I'd been here before, of course- first there was hoodia,then proactol, and finally, alli, (a charming side effect includes oily discharge..... yes,really). It would all be worth it, I'd tell myself, this time it really will work. But of course none of them did, and the only thing I lost was cash- enough, I'm sure, for that Mulberry bag I've coveted forever!
This time, thankfully, normal service was resumed before my credit card took a hit, but it really unsettled me. I KNEW these trails of false hope led nowhere. I'd made a conscious decision to draw a line under years of my life lost to diets and quick fixes, and have instead chosen to listen to what my body needs, and try to follow it's lead. It sounds simple, but after years of ignoring it, and vacillating between starving and overfeeding, I've had to work hard at reconnecting.
For the last five years, even with having another baby my weight has remained fairly stable- a big achievement for me. Most of the time, I eat what I want but stop when I've had enough- again, sounds easy! It certainly wasn't at the start. Years of training myself to opt for the low fat, low cal option, meant that I'd labelled many foods as bad, and consequently they came with a hefty side order of guilt.

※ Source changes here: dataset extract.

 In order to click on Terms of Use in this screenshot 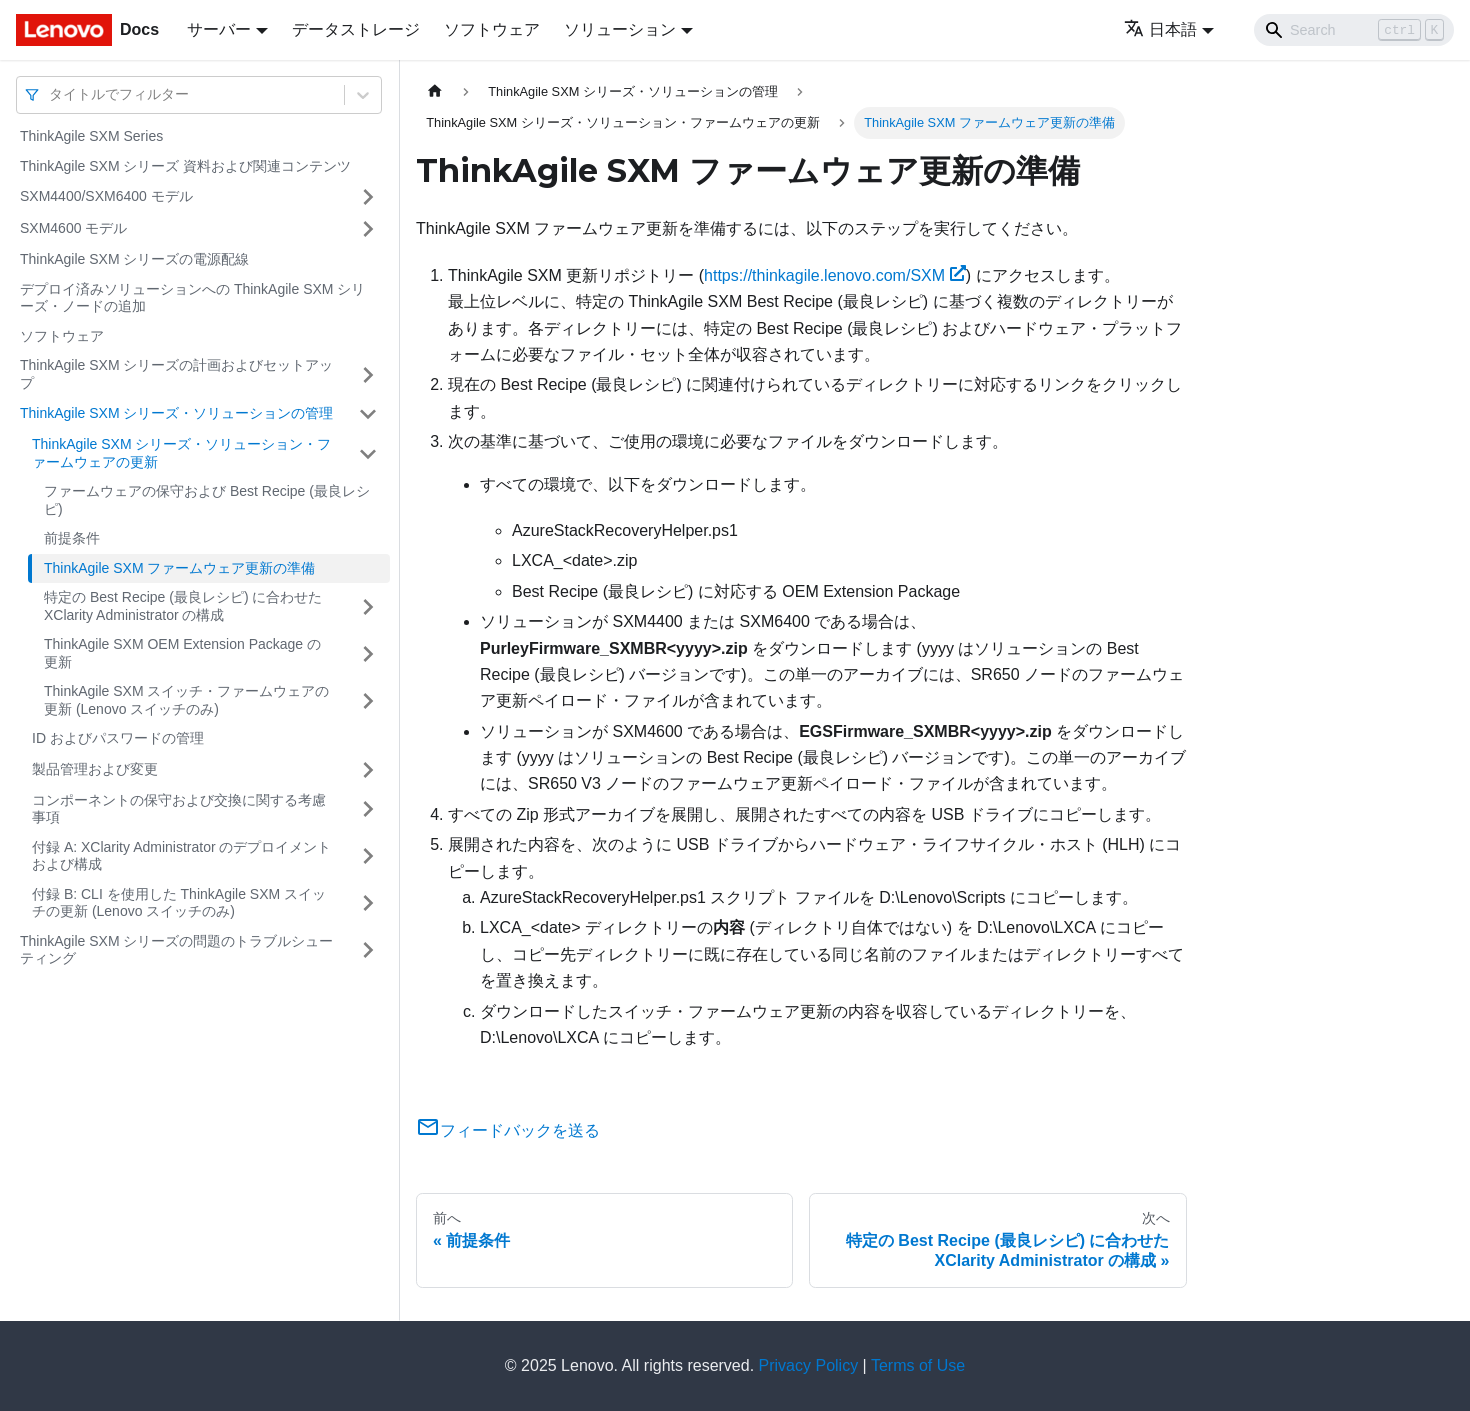 , I will do `click(918, 1365)`.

I've had ups and downs-having had the last baby, and a good stone up, I wobbled a bit, lost confidence and rejoined weight-watchers even though I knew it was a backward step for me....And so it was- trying to be 'good', obsessing about points, dreading the weekly weigh in- I hated it and after a month, left, ignored the scale and trusted myself. My body soon ambled back to it's prepregnancy weight and seemed to naturally settle again around a size 14- 16. Now, there's no doubt, that I would much prefer if like my sister, I naturally settled around a size 8-10! But then, I remind myself, that this body has given me five beautiful children, is healthy and strong, and deserves a little respect.

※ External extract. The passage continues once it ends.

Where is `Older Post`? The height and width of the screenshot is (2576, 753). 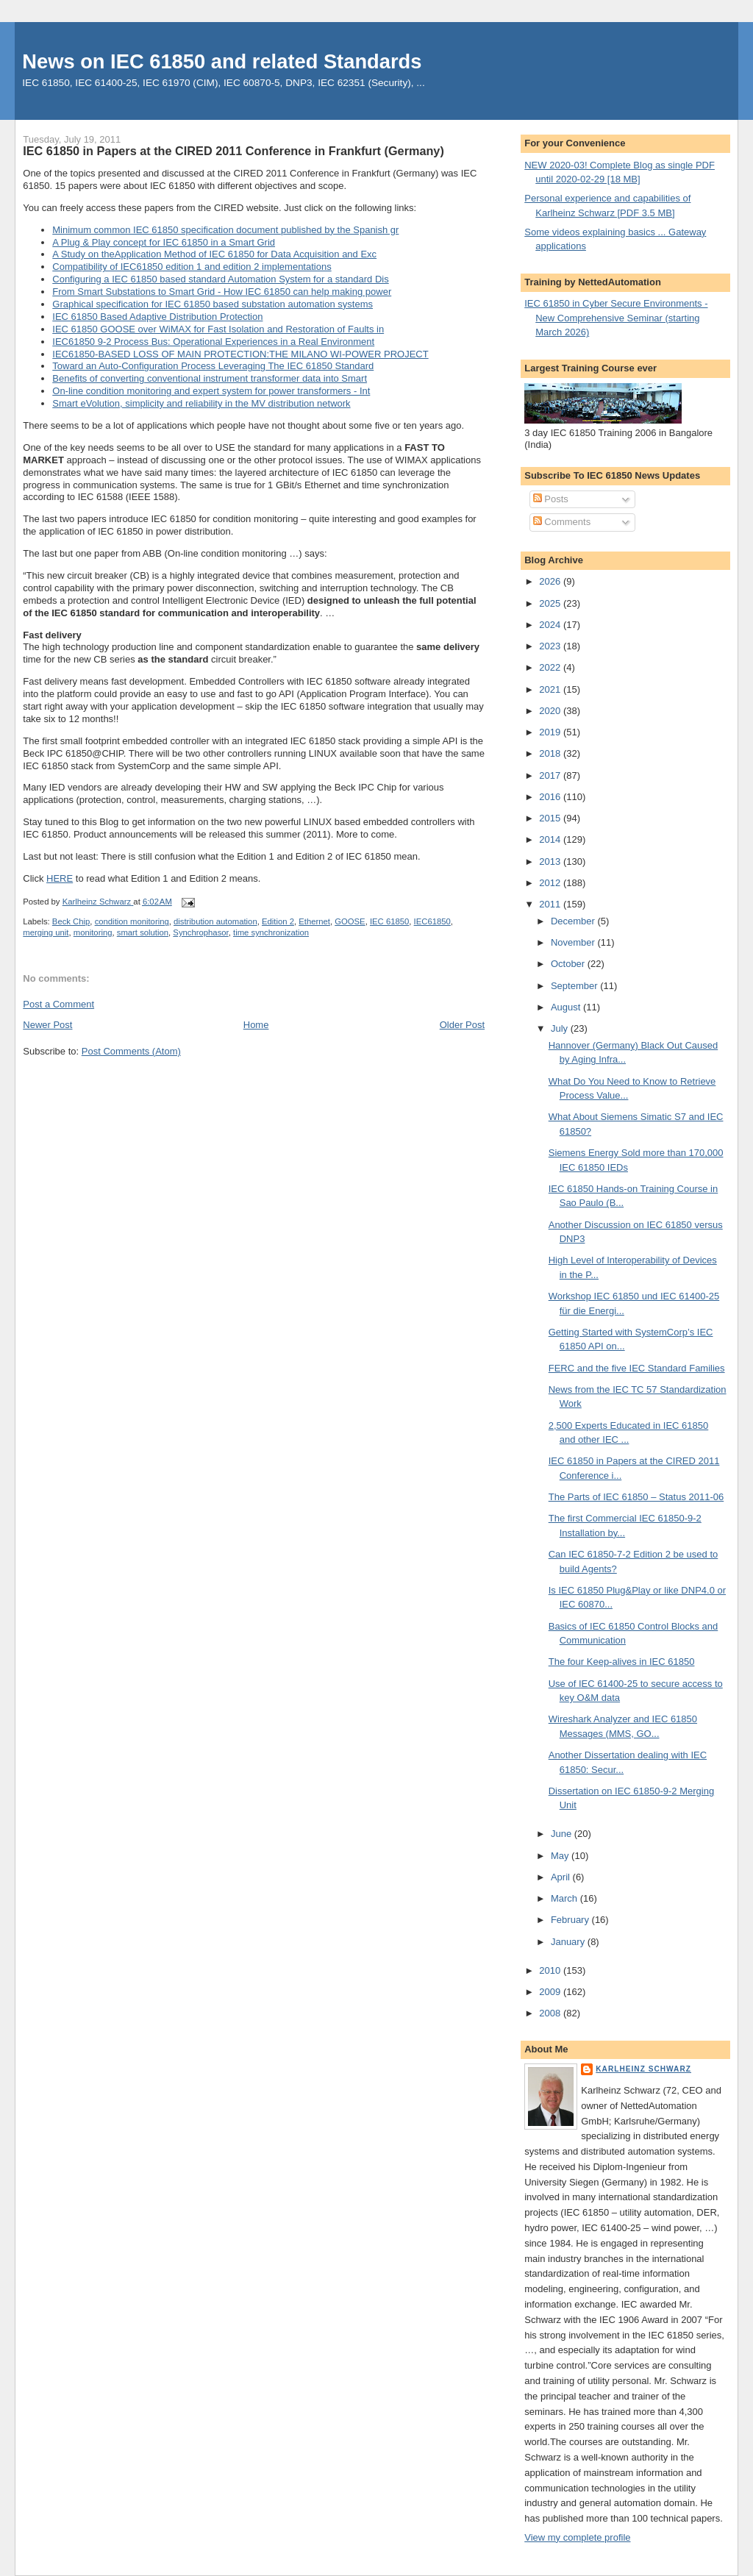 Older Post is located at coordinates (462, 1024).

And yet last week, there I was, reading about the hcg drops, back to where I started, mesmerized albeit briefly, by the illusion of the magic bullet. Because it's just so seductively easy to believe that life would just be perfect if I could just shift that 5 lbs/ stone/ 2 stone. The difference was that this time, I saw it for what it was- fake. Definitely not like the Mulberry bag I plan on owning some day!